Dudley's world No 1 – and Catalano's close friend – Reanne Evans caused a stir last year when she pushed former world champion Ken Doherty in a 10-8 loss in the qualifying event for last year's world championships.
And Hong Kong's Ng On Yee will be in the qualifying tournament this time around.
Catalano plays on the local circuit for West Midlands Police in the Stourbridge League and Woodfield in the West Midlands League.
He said: "The WLBS has been formed and the World Professional Billiards and Snooker Association have taken us under their wing.
"The ladies' game has struggled since it started, really. The women's game needs more exposure and they seem to have big plans.
"The difference in prize money is crazy.
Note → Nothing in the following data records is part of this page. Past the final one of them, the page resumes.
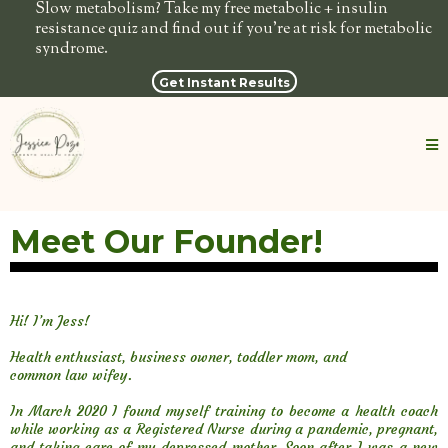
Slow metabolism? Take my free metabolic + insulin
resistance quiz and find out if you're at risk for metabolic
syndrome.
Get Instant Results
Meet Our Founder!
Hi! I’m Jess!
Health enthusiast, business owner, toddler mom, and
common law wifey.
In March 2020 I found myself training to become a health coach
while working as a Registered Nurse during a pandemic, pregnant,
and taking care of my depressed mother. Soon after I was a new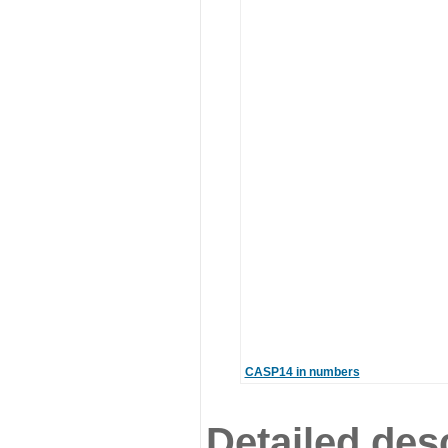
CASP14 in numbers
Detailed desc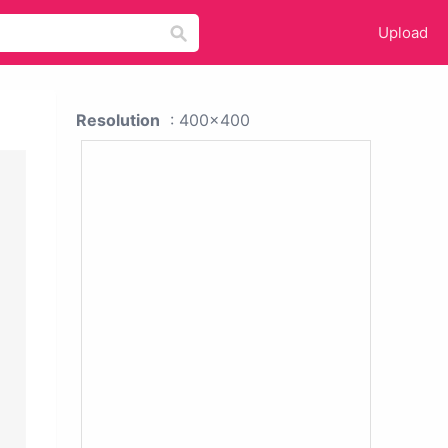
Upload
Resolution
: 400x400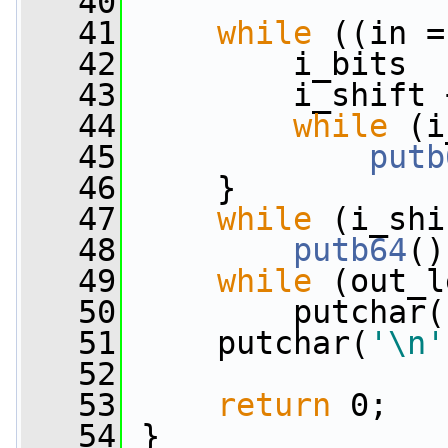
   40
   41
while
 ((in =
   42
         i_bits  
   43
         i_shift 
   44
while
 (i
   45
putb
   46
     }
   47
while
 (i_shi
   48
putb64
()
   49
while
 (out_l
   50
         putchar(
   51
     putchar(
'\n'
   52
   53
return
 0;
   54
 }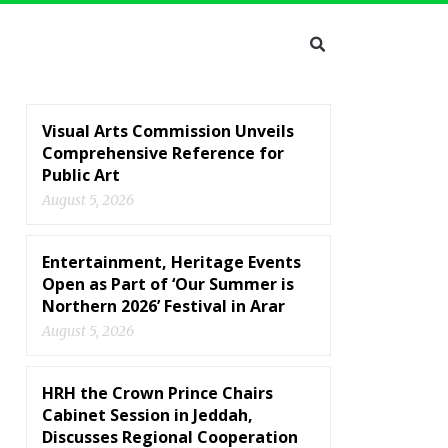
Visual Arts Commission Unveils
Comprehensive Reference for
Public Art
August 5, 2026
Entertainment, Heritage Events
Open as Part of ‘Our Summer is
Northern 2026’ Festival in Arar
August 5, 2026
HRH the Crown Prince Chairs
Cabinet Session in Jeddah,
Discusses Regional Cooperation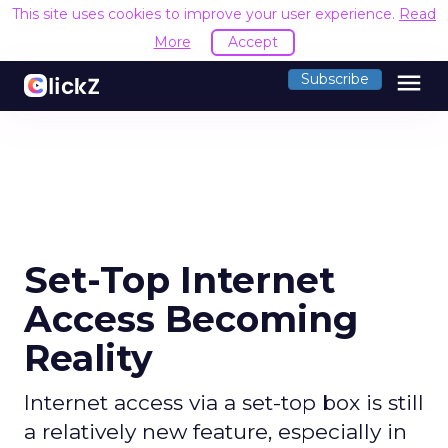
This site uses cookies to improve your user experience.
Read
More
Accept
menu
Subscribe
Set-Top Internet
Access Becoming
Reality
Internet access via a set-top box is still
a relatively new feature, especially in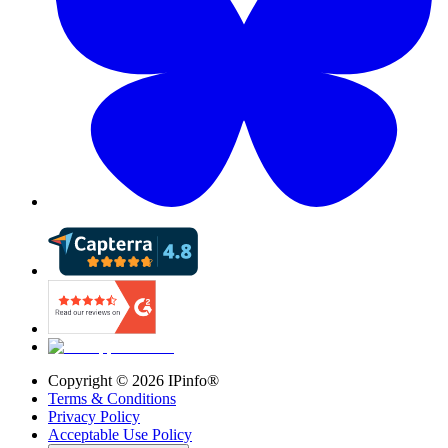
Copyright ©
2026
IPinfo®
Terms & Conditions
Privacy Policy
Acceptable Use Policy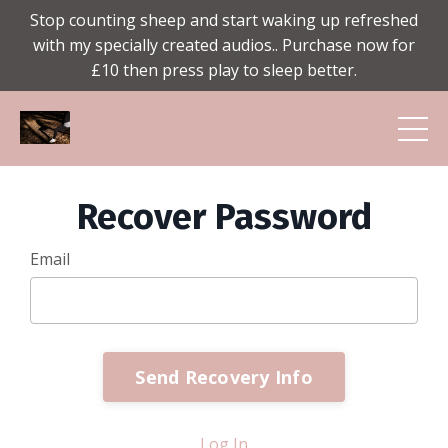
Stop counting sheep and start waking up refreshed
with my specially created audios.. Purchase now for
£10 then press play to sleep better.
Recover Password
Email
Send Recovery Info
Log In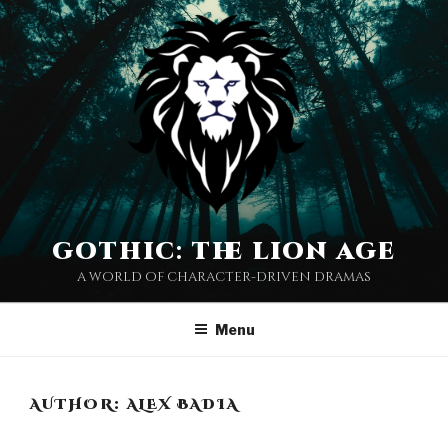
Skip
to
content
gothic: the lion age
a world of character-driven dramas
Menu
AUTHOR:
ALEX BADIA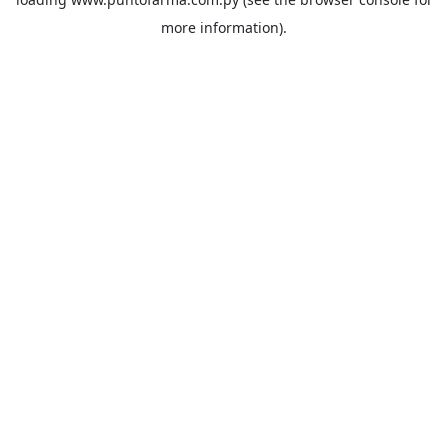
more information).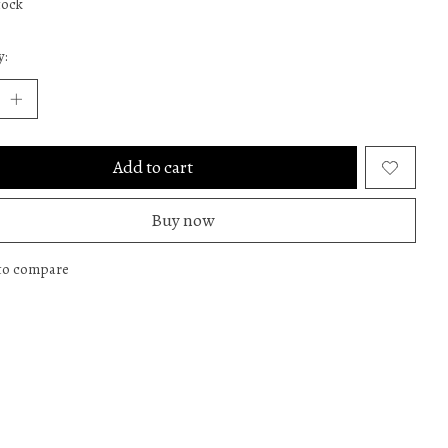
tock
y:
Add to cart
Buy now
to compare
For our world championships it was £1,500 for the winner last year – the men's was £300,000.
"The women's prize money should be a lot closer, even if it was just enough to make a living.
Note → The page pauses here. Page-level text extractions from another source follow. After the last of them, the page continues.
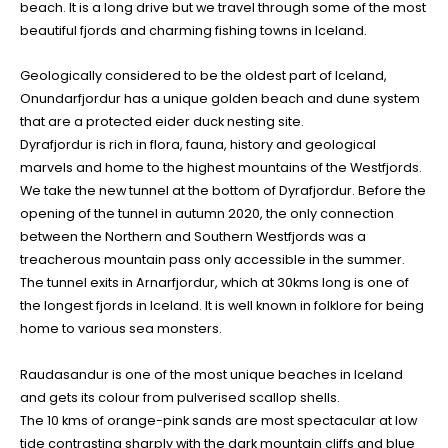
beach. It is a long drive but we travel through some of the most
beautiful fjords and charming fishing towns in Iceland.
Geologically considered to be the oldest part of Iceland,
Onundarfjordur has a unique golden beach and dune system
that are a protected eider duck nesting site.
Dyrafjordur is rich in flora, fauna, history and geological
marvels and home to the highest mountains of the Westfjords.
We take the new tunnel at the bottom of Dyrafjordur. Before the
opening of the tunnel in autumn 2020, the only connection
between the Northern and Southern Westfjords was a
treacherous mountain pass only accessible in the summer.
The tunnel exits in Arnarfjordur, which at 30kms long is one of
the longest fjords in Iceland. It is well known in folklore for being
home to various sea monsters.
Raudasandur is one of the most unique beaches in Iceland
and gets its colour from pulverised scallop shells.
The 10 kms of orange-pink sands are most spectacular at low
tide contrasting sharply with the dark mountain cliffs and blue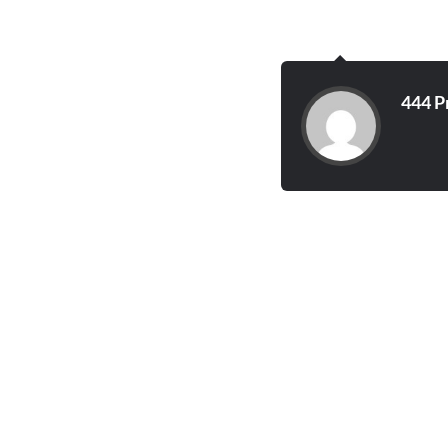
444 P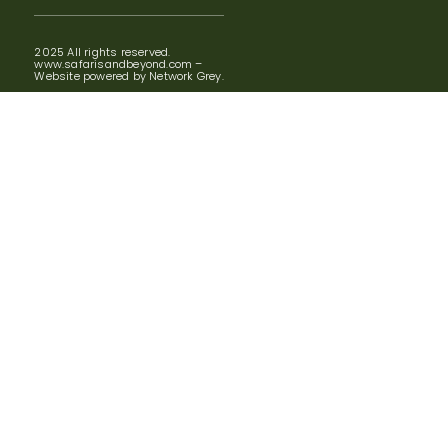
2025 All rights reserved.
www.safarisandbeyond.com –
Website powered by Network Grey.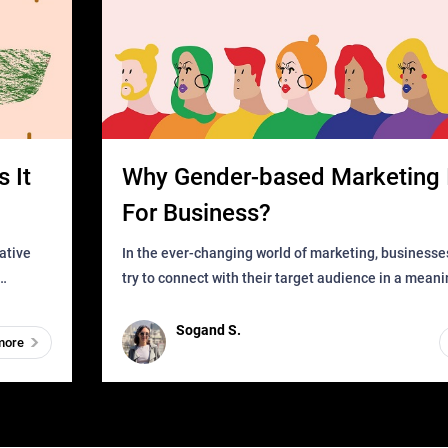
 It
Why Gender-based Marketing 
For Business?
In the ever-changing world of marketing, businesse
try to connect with their target audience in a mean
can find
impactful way. However, one outdated approach tha
remained for far to
Sogand S.
more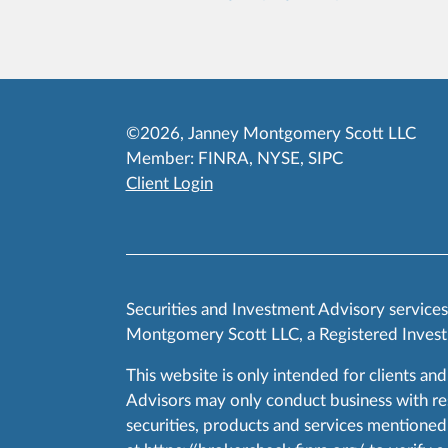
©2026, Janney Montgomery Scott LLC
Member:
FINRA
,
NYSE
,
SIPC
Client Login
Securities and Investment Advisory service
Montgomery Scott LLC, a Registered Invest
This website is only intended for clients and
Advisors may only conduct business with resid
securities, products and services mentioned 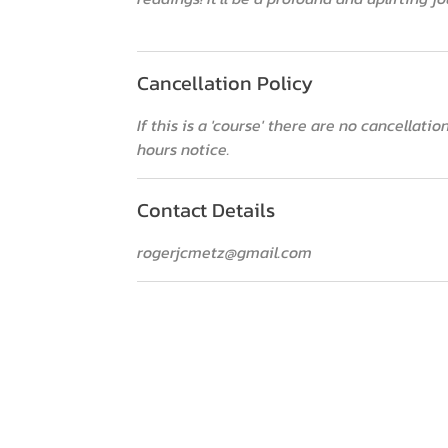
Cancellation Policy
If this is a 'course' there are no cancellat
hours notice.
Contact Details
rogerjcmetz@gmail.com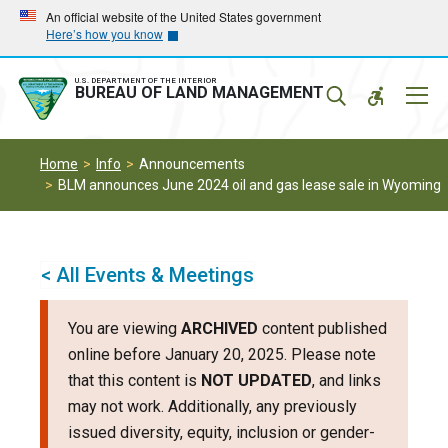
Skip
Skip
An official website of the United States government
Here’s how you know
to
to
main
main
navigation
content
U.S. DEPARTMENT OF THE INTERIOR
Mobil
BUREAU OF LAND MANAGEMENT
Menu
Home
Info
Announcements
BLM announces June 2024 oil and gas lease sale in Wyoming
< All Events & Meetings
You are viewing
ARCHIVED
content published
online before January 20, 2025. Please note
that this content is
NOT UPDATED
, and links
may not work. Additionally, any previously
issued diversity, equity, inclusion or gender-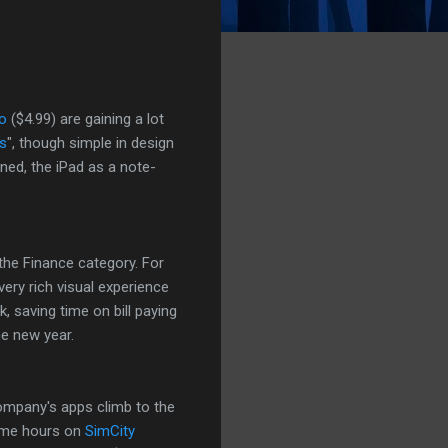
o
($4.99) are gaining a lot
s
", though simple in design
ned, the iPad as a note-
the Finance category. For
very rich visual experience
k, saving time on bill paying
e new year.
company's apps climb to the
ome hours on
SimCity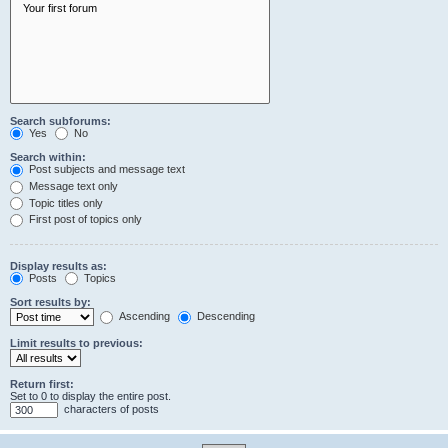
Search subforums:
Yes
No
Search within:
Post subjects and message text
Message text only
Topic titles only
First post of topics only
Display results as:
Posts
Topics
Sort results by:
Ascending
Descending
Limit results to previous:
Return first:
Set to 0 to display the entire post.
characters of posts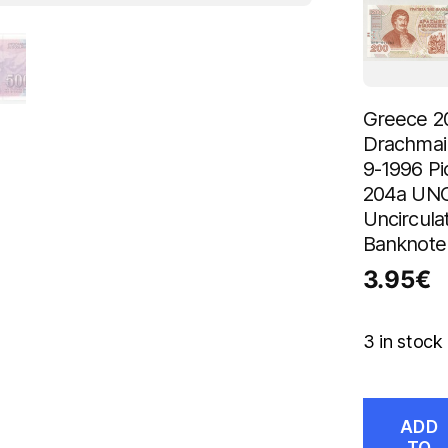
Greece 2
Drachmai
9-1996 Pi
204a UN
Uncircula
Banknote
3.95
€
3 in stock
ADD
TO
"In China, their players are paid £3,000 a month and have to do 88 hours of snooker and 12 hours in the gym. No wonder they are producing players."
As for whether men and women will compete equally side by side, Catalano offers a different view to most of her female colleagues.
She said:"I think men and women are wired differently. I think a man's concentration is so much stronger than a woman's. I think a woman is more of a multi-tasker.
"A man has got more of a killer instinct. I would hate to say that a woman is never going to compete with the men. But to be honest, for the women's game to be completely recognised it needs to stay separate."
For the time being Catalano has to be content with chasing the meagre offerings in tournaments around the country while working for the family business, Antonio's Ice Cream.
She said: "I have never been able to take the game full-time because I have never had a sponsor. I wish I could play full-time and give it a good go, but I work.
"My dad has got an ice cream business so I get December, January and February off! It works pretty well. I had a room built at home a couple of years ago and a table put in, so I can practise and play pretty much full-time.
"But in the summer I work 12-14 hours a day in the van selling ice cream, pretty much around Dudley."
Her love of the game is obvious, as she continues: "I was about five or six and I remember having a snooker table cake for my birthday.
"Obviously my family were interested in the sport with Ronnie playing. I saw him doing well and earning a few quid and thought I want to try that.
"We all used to watch it on the TV and I was a big Steve Davis fan."
While her friends were out and about, Catalano was chalking up the hours on the green baize.
She said: "I started to play at Brierley Hill Snooker Club and that was it. I played every single night. I fell in love with it straight away."
Even success on the American pool circuit failed to tempt her away, adding: "I went to America to play pool because the women's game is quite big over there.
"I won the Florida State Championships, which is a big event, and qualified for the US Open. But pool is not for me, I just want to play snooker."
Catalano beat her idol Davis in an exhibition match last year and teamed up with Evans to defeat Shaun Murphy and Mark Selby in a promotional event last month,.
She never felt out of place among male team-mates and opponents, saying: "I have been treated fantastic. I really have.
"I suppose it could be difficult when you walk into a place that's full of men and you are the only woman. But I have been treated brilliantly."
A few tips from O'Sullivan helped along the way and the pair are still in regular contact. The former Hillcrest School pupil is named after O'Sullivan's mother.
She said: "We used to practise a lot when I was younger. I used to travel down to London quite a bit. We still keep in touch.
"I laugh when they announce him as 'Ronnie O'Sullivan from Chigwell in Essex' because he was born in Wordsley. He actually lived in the house I am in now for a couple of years. He is a Black Country lad!
"But he is just very special. I would say he is the best ever. I know he causes a bit of controversy now and again, but he is a genius. I don't know any genius that hasn't had some troubles from time to time.
"He is such a perfectionist. I don't think he will be happy until he never misses a ball."
Catalano will be cheering O'Sullivan on at the Crucible, but for now is focused on her own shot at world glory after missing last year's event due to personal reasons.
She said: "I was ranked No.1 in the world at one time and I have been in the final five times. The ambition is still there and I am going to win it one day, definitely."